Over at the ever insightful Science Progress, Eric Meslin has a great post which thoughtfully challenges Steven Jay Gould’s infamous Non-Overlapping Magisteria (NOMA) proposal to resolve the perceived conflict between science and religion.  The core of Gould’s thesis was this:

No such conflict should exist because each subject has a legitimate magisterium, or domain of teaching authority—and these magisteria do not overlap… The net of science covers the empirical realm: what is the universe made of (fact) and why does it work this way (theory). The net of religion extends over questions of moral meaning and value.

Meslin does a fine job of unpacking many of the relevant issues, and I highly recommend reading his comments in full.  A couple of excerpts from his post are particularly relevant to the neuroethics crowd.

The real action can be found at those places where these two magisteria touch, where for perfectly sensible reasons that arise from the necessity of science policy construction, society finds itself trying to reconcile two completely different types of input: those about facts and those about values. In fact, the major bioethical challenges of the past few decades demonstrate that neither science nor ethics alone can effectively answer many science policy questions. Uncritically separating these questions into separate domains (as NOMA would have us do) will inhibit, not promote sound science policy.
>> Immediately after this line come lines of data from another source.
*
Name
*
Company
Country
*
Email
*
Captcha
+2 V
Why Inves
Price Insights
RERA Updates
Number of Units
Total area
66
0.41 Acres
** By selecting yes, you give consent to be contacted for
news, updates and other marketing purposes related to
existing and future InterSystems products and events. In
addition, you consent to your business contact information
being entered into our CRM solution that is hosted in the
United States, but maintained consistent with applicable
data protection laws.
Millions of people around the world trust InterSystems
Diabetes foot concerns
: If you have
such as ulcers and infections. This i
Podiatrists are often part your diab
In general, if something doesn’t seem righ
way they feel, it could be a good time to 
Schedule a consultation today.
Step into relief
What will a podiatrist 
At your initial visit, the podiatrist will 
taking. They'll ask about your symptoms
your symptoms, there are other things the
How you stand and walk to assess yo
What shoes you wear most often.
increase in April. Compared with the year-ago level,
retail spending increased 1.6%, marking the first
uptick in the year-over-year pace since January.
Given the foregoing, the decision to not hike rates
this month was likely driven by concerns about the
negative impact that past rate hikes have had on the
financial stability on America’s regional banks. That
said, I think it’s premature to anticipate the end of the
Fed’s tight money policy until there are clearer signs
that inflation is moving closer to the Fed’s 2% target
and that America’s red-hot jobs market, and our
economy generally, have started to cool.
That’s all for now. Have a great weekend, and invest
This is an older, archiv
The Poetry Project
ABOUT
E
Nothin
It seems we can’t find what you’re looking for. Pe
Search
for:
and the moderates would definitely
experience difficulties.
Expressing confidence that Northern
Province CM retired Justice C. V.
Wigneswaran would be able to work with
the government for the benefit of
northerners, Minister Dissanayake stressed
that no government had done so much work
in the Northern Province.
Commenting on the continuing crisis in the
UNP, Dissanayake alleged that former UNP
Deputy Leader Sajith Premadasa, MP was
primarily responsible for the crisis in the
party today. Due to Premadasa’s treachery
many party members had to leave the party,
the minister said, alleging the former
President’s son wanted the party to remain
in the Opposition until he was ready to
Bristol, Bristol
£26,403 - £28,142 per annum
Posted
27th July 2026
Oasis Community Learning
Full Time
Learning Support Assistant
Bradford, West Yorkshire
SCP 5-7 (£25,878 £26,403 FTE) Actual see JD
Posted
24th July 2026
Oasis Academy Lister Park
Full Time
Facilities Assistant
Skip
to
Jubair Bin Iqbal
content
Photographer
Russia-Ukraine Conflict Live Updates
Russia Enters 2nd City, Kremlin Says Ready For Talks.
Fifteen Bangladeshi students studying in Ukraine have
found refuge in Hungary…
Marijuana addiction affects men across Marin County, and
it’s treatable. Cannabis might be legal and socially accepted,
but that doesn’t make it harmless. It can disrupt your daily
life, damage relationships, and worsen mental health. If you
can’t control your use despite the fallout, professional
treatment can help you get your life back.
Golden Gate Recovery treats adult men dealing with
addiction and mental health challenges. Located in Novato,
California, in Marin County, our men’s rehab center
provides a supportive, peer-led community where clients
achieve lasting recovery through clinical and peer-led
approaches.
Progressive bioethics brings them together.

A bit later he says,

Whatever one’s interpretation about the scope of these two magisteria, the real action for science and ethics is not at the level of big questions such as whether God exists, or how do proteins fold…  The real action can be found at those places where these two magisteria touch, where for perfectly sensible reasons that arise from the necessity of science policy construction, society finds itself trying to reconcile two completely different types of input: those about facts and those about values.

I would argue that disciplines such as neuroethics not only lie precisely at the junction between the two magisteria but actually serve as a bridge between the two.  Neuroethics deals with both the values that society places upon advanced technology in the neurosciences as well as the quest (quixotic or no) for neurobiological explanations of moral behaviour.  All in all, a very exciting place to park one’s hat.